89Zr-DFO-MSTP2109A images of patient 13 obtained 6 d after injection. Images showed bone uptake in vertebral lesion (middle panel, midline arrow), in addition to uptake in left axillary node (middle panel arrow in left axilla) that was biopsy-proven metastatic disease. Left cervical nodal uptake (left panel, arrow) and retroperitoneal node (right panel, arrow) showed abnormal uptake. Although these were negative on concurrent CT, follow-up 18F-FDG scan showed mild uptake at these sites.

Quantitative Analysis

Analysis of the bone lesions (n = 18 patients) with the highest 89Zr-DFO-MSTP2109A uptake showed a median SUVmax of 20.6 (range, 4.4–59.3; Supplemental Table 1). Patient 4 had a low SUVmax of 4.4 in the hottest bone lesion; this patient was atypical, with poorly differentiated prostate cancer at 47 y old. Analysis of the highest SUVmax in any soft-tissue lesion per patient (n = 9) showed a median SUVmax of 16.8 (range, 9.0–24.0; Supplemental Table 1).

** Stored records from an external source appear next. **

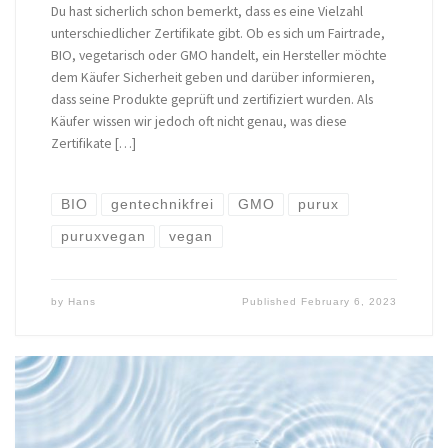
Du hast sicherlich schon bemerkt, dass es eine Vielzahl
unterschiedlicher Zertifikate gibt. Ob es sich um Fairtrade,
BIO, vegetarisch oder GMO handelt, ein Hersteller möchte
dem Käufer Sicherheit geben und darüber informieren,
dass seine Produkte geprüft und zertifiziert wurden. Als
Käufer wissen wir jedoch oft nicht genau, was diese
Zertifikate […]
BIO
gentechnikfrei
GMO
purux
puruxvegan
vegan
by
Hans
Published
February 6, 2023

The extent of bone involvement on 89Zr-DFO-MSTP2109A varied and was easily visualized. Patients with the most extensive bone disease had faster blood clearance of the antibody (Figs. 1 and 3). A significant negative correlation between the number of bone lesions identified and the amount of activity in the blood (SUVmean) was evident on the last day of imaging, which ranged from 4 to 7 d (Pearson r = −0.78; P < 0.0001; n = 19). When only patients whose last scan was at 6 d (n = 16) were analyzed, the correlation was even more marked (Pearson r = −0.91; P < 0.0001) (Fig. 3).

FIGURE 3.
FIGURE 3.

Number of lesions identified on 89Zr-DFO-MSTP2109A correlated negatively with clearance of radioactivity from blood pool. SUVmean in blood was lower in patients with higher number of lesions when all 19 patients were considered (last scan, 4–8 d) (Pearson r = −0.78, P = 0.0001) or when patients were scanned on most common day, which was 6 d (n = 16) (Pearson r = −0.91, P < 0.0001).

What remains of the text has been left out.